Project

General

Profile

Actions

Bug #348

closed

ZFS should handle DKIOCGMEDIAINFOEXT failure

Added by Piotr Jasiukajtis over 12 years ago. Updated about 6 years ago.

Status:
Resolved
Priority:
Normal
Assignee:
Category:
zfs - Zettabyte File System
Start date:
2010-10-15
Due date:
2013-08-01
% Done:

100%

Estimated time:
Difficulty:
Medium
Tags:
needs-triage
Gerrit CR:
External Bug:

Description

This is also known as 6972328
(Installation of snv_139+ on HP BL685c G5 fails due to panic during auto install process)

Introduced in b139 revision 12208 fixed in b148 (not available in public) as 6967658 (sd_send_scsi_READ_CAPACITY_16() needs to handle SBC-2 and SBC-3 response formats)

The issue is caused by using DKIOCGMEDIAINFOEXT in ZFS
A workaround is to use DKIOCGMEDIAINFO.

Working workaround:

$ cd usr/src/uts/common/fs/zfs/
$ diff -u vdev_disk.c_orig vdev_disk.c
--- vdev_disk.c_orig    2010-10-06 14:39:22.267857597 +0200
+++ vdev_disk.c 2010-10-06 14:52:55.078122278 +0200
@@ -107,7 +107,7 @@
 {
        spa_t *spa = vd->vdev_spa;
        vdev_disk_t *dvd;
-       struct dk_minfo_ext dkmext;
+       struct dk_minfo dkm;
        int error;
        dev_t dev;
        int otyp;
@@ -287,11 +287,11 @@
         * Determine the device's minimum transfer size.
         * If the ioctl isn't supported, assume DEV_BSIZE.
         */
-       if (ldi_ioctl(dvd->vd_lh, DKIOCGMEDIAINFOEXT, (intptr_t)&dkmext,
+       if (ldi_ioctl(dvd->vd_lh, DKIOCGMEDIAINFO, (intptr_t)&dkm,
            FKIOCTL, kcred, NULL) != 0)
-               dkmext.dki_pbsize = DEV_BSIZE;
+               dkm.dki_lbsize = DEV_BSIZE;

-       *ashift = highbit(MAX(dkmext.dki_pbsize, SPA_MINBLOCKSIZE)) - 1;
+       *ashift = highbit(MAX(dkm.dki_lbsize, SPA_MINBLOCKSIZE)) - 1;

        /*
         * Clear the nowritecache bit, so that on a vdev_reopen() we will

I have tested that under illumos-gate revision 13197 full debug build.


Files

illumos_348_cpqary_workaround.diff (1.27 KB) illumos_348_cpqary_workaround.diff Piotr Jasiukajtis, 2013-07-01 04:45 PM

Related issues

Related to illumos gate - Bug #2154: Panic DL460 G1 zpool create -f test c2t0d0s0Feedback2012-02-20

Actions
Related to OpenIndiana Distribution - Bug #3016: Kernel Panic with text install with HP Smart ArrayNewOI illumos2012-07-22

Actions
Related to illumos gate - Bug #2087: sd needs to detect and handle SBC-3 correctlyFeedbackAlbert Lee2012-02-08

Actions
Has duplicate illumos gate - Bug #1129: Try to install OI 151 on HP 360RejectedGarrett D'Amore2011-06-20

Actions
Actions #1

Updated by Piotr Jasiukajtis over 12 years ago

I'm updating hg diff.

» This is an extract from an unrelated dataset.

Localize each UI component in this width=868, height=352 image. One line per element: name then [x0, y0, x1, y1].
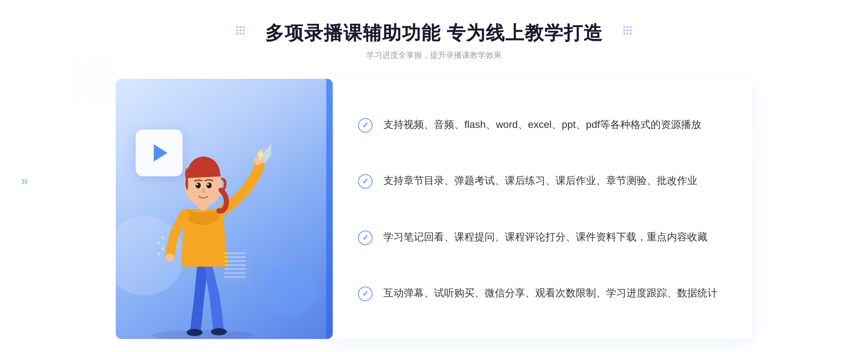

It's the same as before but this time with a proper text formatting.

$ hg status -v
M usr/src/uts/common/fs/zfs/vdev_disk.c

$ hg diff
diff -r 4f23f0abcff2 usr/src/uts/common/fs/zfs/vdev_disk.c
--- a/usr/src/uts/common/fs/zfs/vdev_disk.c     Thu Dec 09 17:47:03 2010 -0800
+++ b/usr/src/uts/common/fs/zfs/vdev_disk.c     Wed Dec 15 11:55:58 2010 +0100
@@ -107,7 +107,7 @@
 {
        spa_t *spa = vd->vdev_spa;
        vdev_disk_t *dvd;
-       struct dk_minfo_ext dkmext;
+       struct dk_minfo dkm;
        int error;
        dev_t dev;
        int otyp;
@@ -287,11 +287,11 @@
         * Determine the device's minimum transfer size.
         * If the ioctl isn't supported, assume DEV_BSIZE.
         */
-       if (ldi_ioctl(dvd->vd_lh, DKIOCGMEDIAINFOEXT, (intptr_t)&dkmext,
+       if (ldi_ioctl(dvd->vd_lh, DKIOCGMEDIAINFO, (intptr_t)&dkm,
            FKIOCTL, kcred, NULL) != 0)
-               dkmext.dki_pbsize = DEV_BSIZE;
+               dkm.dki_lbsize = DEV_BSIZE;

-       *ashift = highbit(MAX(dkmext.dki_pbsize, SPA_MINBLOCKSIZE)) - 1;
+       *ashift = highbit(MAX(dkm.dki_lbsize, SPA_MINBLOCKSIZE)) - 1;

        /*
         * Clear the nowritecache bit, so that on a vdev_reopen() we will

$ hg heads
changeset:   13256:4f23f0abcff2
tag:         tip
user:        Chris Love <cjlove@san.rr.com>
date:        Thu Dec 09 17:47:03 2010 -0800
summary:     436 webrev URLs need updated

$ hg id -n
13256+
Actions #2

Updated by Albert Lee over 12 years ago

  • Assignee changed from Piotr Jasiukajtis to Albert Lee

I'm planning to fix the underlying problem.

Actions #3

Updated by Piotr Jasiukajtis over 12 years ago

  • Assignee changed from Albert Lee to Piotr Jasiukajtis

According to the offline communication, I'm also working on the fix :)

Actions #4

Updated by Ken Mays almost 12 years ago

  • Difficulty set to Medium
  • Tags set to needs-triage

RFE: Patch requires Illumos dev review and approval with current CPQary3 2.3 driver approved by HP engineering.

Actions #5

Updated by Bryan Leaman almost 12 years ago

I'm facing the same issue on an HP DL360 G4p. However, the latest dev-il build of oi_151a (illumos changeset 170f0c3a9064) works fine when I use a more recent driver downloaded from HP.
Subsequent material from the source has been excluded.